Serve as you like, on a bed of lettuce.....

or in a sourdough roll, as a sandwich.


Monday, February 21, 2011

Peter Piper Prepared a Pot of Pepper Porridge - Cream of Bell Pepper Soup

The world is full of cream soup...

Cream of Asparagus, Cream of Mushroom, Cream of Chicken, Cream of Celery, Cream of Broccoli... Heck, even the famed Vichyssoise is a Cream of Potato and Leek.  But I don't think there is a cream soup out there that is quite as delicious and versatile as Cream of Bell Pepper.

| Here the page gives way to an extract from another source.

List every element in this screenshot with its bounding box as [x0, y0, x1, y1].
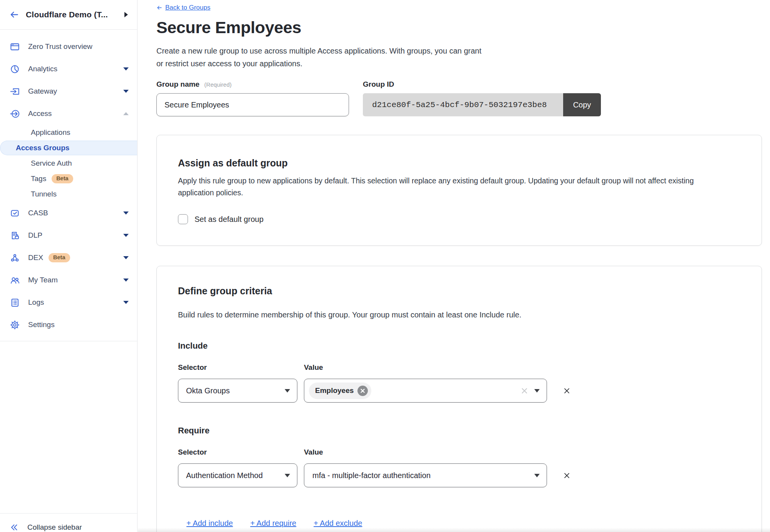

To start with, you can use just about any Bell Pepper.  They all taste slightly different, giving you a myriad of flavor possibilities from the exact same recipe.  Red, Orange, Yellow, Purple, White or Green they are ALL delicious.  You can make one batch or divide the recipe into two 1/2 batches with 2 different colors of pepper for a little panache at the table.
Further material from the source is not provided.